Mesoblast's technologies, aimed at treating bone and cartilage disorders, eye disease and diabetes, are far from proven, let alone commercialised.
"It was a huge surprise to see them secure a licensing deal in addition to Mesoblast making a 19.9 per cent investment," Blake says.
He says buyers are more open to seasonal products such as vaccines and antivirals, which might depend on a pandemic for decent sales.
In the case of Biota, there is little dissent about the worth of the deal: the company gets funding for getting Laninamivir to market, without having to cede a cent of equity or any ownership or manufacturing rights over the drug.

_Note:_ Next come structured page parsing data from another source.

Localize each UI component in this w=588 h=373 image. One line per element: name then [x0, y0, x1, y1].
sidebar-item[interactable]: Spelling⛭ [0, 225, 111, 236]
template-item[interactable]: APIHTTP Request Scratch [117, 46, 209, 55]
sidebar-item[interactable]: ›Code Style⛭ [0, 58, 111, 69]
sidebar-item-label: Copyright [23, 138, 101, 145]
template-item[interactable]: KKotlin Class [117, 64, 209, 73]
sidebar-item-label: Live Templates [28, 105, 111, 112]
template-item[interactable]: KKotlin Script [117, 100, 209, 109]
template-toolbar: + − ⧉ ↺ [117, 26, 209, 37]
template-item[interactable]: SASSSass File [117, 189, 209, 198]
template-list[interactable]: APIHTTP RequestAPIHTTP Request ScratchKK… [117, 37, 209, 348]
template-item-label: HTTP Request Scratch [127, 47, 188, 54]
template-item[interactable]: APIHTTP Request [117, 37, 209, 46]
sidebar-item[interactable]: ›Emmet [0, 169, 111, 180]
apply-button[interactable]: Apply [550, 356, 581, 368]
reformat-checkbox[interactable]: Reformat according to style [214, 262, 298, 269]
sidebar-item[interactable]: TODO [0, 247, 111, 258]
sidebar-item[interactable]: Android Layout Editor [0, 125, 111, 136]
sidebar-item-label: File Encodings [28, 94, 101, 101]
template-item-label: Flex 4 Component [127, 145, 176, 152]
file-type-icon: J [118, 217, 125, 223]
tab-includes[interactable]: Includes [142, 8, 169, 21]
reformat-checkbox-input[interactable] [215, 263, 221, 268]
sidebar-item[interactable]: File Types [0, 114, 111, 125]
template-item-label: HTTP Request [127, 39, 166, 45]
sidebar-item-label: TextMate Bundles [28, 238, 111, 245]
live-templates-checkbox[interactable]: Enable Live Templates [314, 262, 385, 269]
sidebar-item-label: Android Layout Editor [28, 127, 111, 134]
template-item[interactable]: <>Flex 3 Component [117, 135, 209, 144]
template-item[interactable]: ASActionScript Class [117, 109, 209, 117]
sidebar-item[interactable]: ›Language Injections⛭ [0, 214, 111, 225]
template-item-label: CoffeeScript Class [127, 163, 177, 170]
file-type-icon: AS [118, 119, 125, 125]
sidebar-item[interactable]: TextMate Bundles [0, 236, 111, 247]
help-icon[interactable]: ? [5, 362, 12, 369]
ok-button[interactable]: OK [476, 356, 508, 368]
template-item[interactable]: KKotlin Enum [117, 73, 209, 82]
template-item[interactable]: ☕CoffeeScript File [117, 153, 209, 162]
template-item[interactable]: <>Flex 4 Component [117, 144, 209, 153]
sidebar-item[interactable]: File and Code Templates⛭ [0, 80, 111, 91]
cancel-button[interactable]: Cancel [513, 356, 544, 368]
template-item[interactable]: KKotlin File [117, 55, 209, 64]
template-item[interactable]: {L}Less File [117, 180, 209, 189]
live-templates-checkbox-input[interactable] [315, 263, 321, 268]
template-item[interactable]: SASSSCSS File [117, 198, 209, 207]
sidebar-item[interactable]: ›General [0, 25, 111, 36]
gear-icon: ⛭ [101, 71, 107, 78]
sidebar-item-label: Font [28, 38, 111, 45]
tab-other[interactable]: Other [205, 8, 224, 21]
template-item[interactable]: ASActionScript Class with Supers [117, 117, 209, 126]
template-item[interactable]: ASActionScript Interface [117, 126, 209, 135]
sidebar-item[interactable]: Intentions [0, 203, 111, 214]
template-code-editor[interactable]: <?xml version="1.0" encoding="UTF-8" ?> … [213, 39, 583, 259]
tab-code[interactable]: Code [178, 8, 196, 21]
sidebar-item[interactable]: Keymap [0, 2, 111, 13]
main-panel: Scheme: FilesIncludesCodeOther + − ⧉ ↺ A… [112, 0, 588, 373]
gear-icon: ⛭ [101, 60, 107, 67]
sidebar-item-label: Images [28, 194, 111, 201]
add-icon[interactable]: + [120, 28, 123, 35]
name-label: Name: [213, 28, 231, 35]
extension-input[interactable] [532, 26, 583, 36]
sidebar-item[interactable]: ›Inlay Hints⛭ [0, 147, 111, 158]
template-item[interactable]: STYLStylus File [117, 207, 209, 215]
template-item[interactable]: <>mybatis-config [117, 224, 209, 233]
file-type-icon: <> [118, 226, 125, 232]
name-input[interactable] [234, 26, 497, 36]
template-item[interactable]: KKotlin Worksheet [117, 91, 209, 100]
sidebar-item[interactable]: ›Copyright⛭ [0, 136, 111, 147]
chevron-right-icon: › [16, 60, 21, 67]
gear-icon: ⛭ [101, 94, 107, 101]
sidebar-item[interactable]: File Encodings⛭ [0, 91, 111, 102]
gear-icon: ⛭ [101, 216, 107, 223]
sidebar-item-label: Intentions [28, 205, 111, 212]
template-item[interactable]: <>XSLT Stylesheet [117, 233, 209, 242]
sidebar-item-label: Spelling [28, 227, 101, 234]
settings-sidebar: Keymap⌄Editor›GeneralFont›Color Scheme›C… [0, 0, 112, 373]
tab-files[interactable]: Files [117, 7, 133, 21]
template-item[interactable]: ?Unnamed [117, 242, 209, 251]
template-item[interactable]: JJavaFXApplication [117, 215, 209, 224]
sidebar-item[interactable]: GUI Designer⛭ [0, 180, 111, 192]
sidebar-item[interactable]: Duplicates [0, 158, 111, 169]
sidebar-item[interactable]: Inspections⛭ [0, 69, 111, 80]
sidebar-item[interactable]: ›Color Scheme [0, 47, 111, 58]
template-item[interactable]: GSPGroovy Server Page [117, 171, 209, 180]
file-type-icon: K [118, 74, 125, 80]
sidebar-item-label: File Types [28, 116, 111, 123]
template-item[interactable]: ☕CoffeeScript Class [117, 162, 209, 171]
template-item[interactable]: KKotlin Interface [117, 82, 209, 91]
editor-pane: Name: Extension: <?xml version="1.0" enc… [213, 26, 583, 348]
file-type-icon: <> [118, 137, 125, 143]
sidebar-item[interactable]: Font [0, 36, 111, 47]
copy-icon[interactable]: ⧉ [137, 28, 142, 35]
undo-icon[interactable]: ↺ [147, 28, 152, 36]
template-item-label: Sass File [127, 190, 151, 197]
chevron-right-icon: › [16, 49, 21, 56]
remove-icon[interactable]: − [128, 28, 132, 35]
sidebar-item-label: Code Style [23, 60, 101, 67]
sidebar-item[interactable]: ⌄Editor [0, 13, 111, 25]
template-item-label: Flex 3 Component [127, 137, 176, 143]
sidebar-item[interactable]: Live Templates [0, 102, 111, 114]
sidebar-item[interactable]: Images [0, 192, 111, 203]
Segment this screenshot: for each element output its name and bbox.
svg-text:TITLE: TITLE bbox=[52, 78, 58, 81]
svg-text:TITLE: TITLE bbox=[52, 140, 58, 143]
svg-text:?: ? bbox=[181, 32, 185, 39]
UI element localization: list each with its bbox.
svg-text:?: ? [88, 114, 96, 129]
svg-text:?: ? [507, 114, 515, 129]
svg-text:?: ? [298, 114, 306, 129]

Blake says the deal is "absolute recognition about building capability in the face of many detractors who say it's not worth it".
In short, the biotech is hot property, but it is far from a case of a rising tide lifting all boats.
As with our two-speed "miners versus the rest" economy, there is a danger many of the 100 or so listed biotechs will be left behind.
For every biotech that taps the mother lode, there are a dozen early-stage stragglers.
According to newsletter Bioshares, 47 biotechs have market capitalisation of less than $20m and four are valued at $1m to $2m.
Its quarterly survival index lists 29 companies with insufficient cash to last more than 12 months at current burn rates.
Lavelle is concerned about the minnows that don't enjoy the same government support.
"Early funding has been quite difficult to get since the GFC in 2008" she says. "It really was a perfect storm for them and some have never recovered."
In an unusual approach, AusBiotech organised a presentation by 18 companies to a Perth gathering of 100 or so mining investors.
"They have a similar risk appetite and might want to diversify their portfolio," Lavelle says.
Given that success breeds success, she hopes recent deals will bring renewed interest from "quarters not usually motivated about life sciences investment".
Lavelle expects big pharmas to become more creative, not just buying licences on a royalty arrangement, but seeking broader equity or partnership arrangements."